Hängt eine Abgabenfestsetzung unmittelbar oder mittelbar von der Erledigung einer Beschwerde (Berufung) ab, so steht der Abgabenfestsetzung nach § 209a Abs. 2 BAO der Eintritt der Verjährung jedoch nicht entgegen, wenn die Beschwerde (Berufung) vor diesem Zeitpunkt eingebracht wurde.

§ 209a Abs. 2 BAO beinhaltet somit eine Ausnahme von der Grundsatz­regelung des § 302 Abs. 1 BAO, wonach Änderungen von Bescheiden (zB nach § 295 Abs. 1 BAO) nach Eintritt der Verjährung nicht mehr zulässig sind.

Eine Abgabenfestsetzung hängt von der Erledigung einer Bescheidbeschwerde (iSd § 209a Abs. 2 BAO) beispielsweise dann ab, wenn die Beschwerde gegen einen Grundlagen­bescheid - wie im vorliegenden Fall gegen einen Feststellungs­bescheid gemäß § 188 BAO - gerichtet ist (vgl. zB Stoll, BAO, 2208; VwGH 2.9.2009, 2008/15/0216). Wird die Bescheidbeschwerde gegen den Grundlagenbescheid vor Eintritt der Verjährung der "abgeleiteten" Abgabe (sohin vor Verjährung der hier maßgeblichen Einkommensteuer der Beschwerdeführerin) eingebracht, so steht der Umstand, dass die Beschwerde erst nach Verjährungseintritt meritorisch erledigt wird, der Anpassung "abgeleiteter" Abgaben­bescheide und somit auch der Anpassung der hier gegenständlichen Einkommensteuerbescheide nicht entgegen (vgl. dazu auch Ritz, BAO6, § 209a Tz 6 mwH).

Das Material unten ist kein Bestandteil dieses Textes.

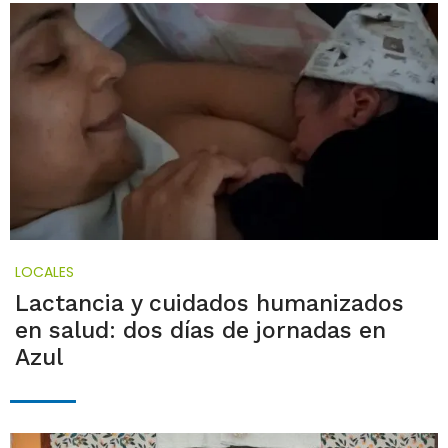
LOCALES
Lactancia y cuidados humanizados
en salud: dos días de jornadas en
Azul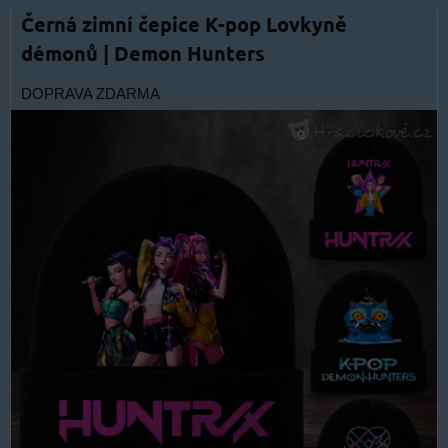
Černá zimní čepice K-pop Lovkyně
démonů | Demon Hunters
DOPRAVA ZDARMA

Im vorliegenden Fall langte die gegen die Feststellungsbescheide 2010 und 2012 vom 3. Juni 2014 erhobene Beschwerde am 1. Juli 2014 bei der belangten Behörde ein – somit jedenfalls vor Eintritt der Verjährung der Einkommen­steuer 2010 und 2012. Diese Beschwerde ist bei der belangten Behörde noch anhängig. Soweit es hier zu Verfahrensverzögerungen gekommen ist, wird auf die Möglichkeit der Erhebung einer Säumnisbeschwerde nach § 284 BAO hingewiesen. Sollten die in Rede stehenden Feststellungsbescheide geändert werden, sind die abgeleiteten Einkommensteuerbescheide von Amts wegen gemäß § 295 BAO zu ändern.  

3.1.3. Zur mündlichen Verhandlung:

Gemäß § 274 Abs. 1 BAO hat eine mündliche Verhandlung über die Beschwerde stattzufinden, wenn dies in der Beschwerde oder im Vorlageantrag (§ 264 BAO) beantragt wird, oder wenn es der Referent (§ 270 Abs. 3 BAO) für erforderlich hält.

Die steuerlich vertretene Beschwerdeführerin stellte erst mit Schreiben vom 13. Oktober 2014 - somit nach Vorlage ihrer Beschwerde an das Bundesfinanzgericht - einen Antrag auf Durchführung einer mündlichen Verhandlung. Da dieser zwingend in der Beschwerde oder im Vorlageantrag gestellt werden muss, erweist sich der Antrag als verspätet und damit unbeachtlich. Von der Durchführung einer amtswegigen mündlichen Verhandlung konnte angesichts des unstrittigen Sachverhaltes abgesehen werden.

3.1.4. Im Ergebnis war aus den unter 3.1.1. und 3.1.2. genannten Gründen spruchgemäß zu entscheiden.

3.2. Zu Spruchpunkt II. (Unzulässigkeit der Revision)

Gemäß § 25a Abs. 1 VwGG hat das Verwaltungsgericht im Spruch seines Erkenntnisses auszusprechen, ob die Revision gemäß Art. 133 Abs. 4 B-VG zulässig ist. Der Ausspruch ist kurz zu begründen.

Die Revision ist nicht zulässig, weil im gegenständlichen Verfahren keine Rechtsfrage zu lösen war, der im Sinne des Art. 133 Abs. 4 B-VG grundsätzliche Bedeutung zukommt. Die Rechtsfolge der Abweisung der Beschwerde ergibt sich vielmehr unmittelbar aus § 252 BAO und wird durch die ständige Rechtsprechung des Verwaltungsgerichtshofes bestätigt, wonach Beschwerden gegen Steuerbescheide, die lediglich mit Einwendungen gegen die Rechtsmäßigkeit eines dem abgeleiteten Bescheid zugrunde liegenden Feststellungsbescheid begründet sind, abzuweisen sind (siehe zB VwGH 7.7.2004, 2004/13/0069).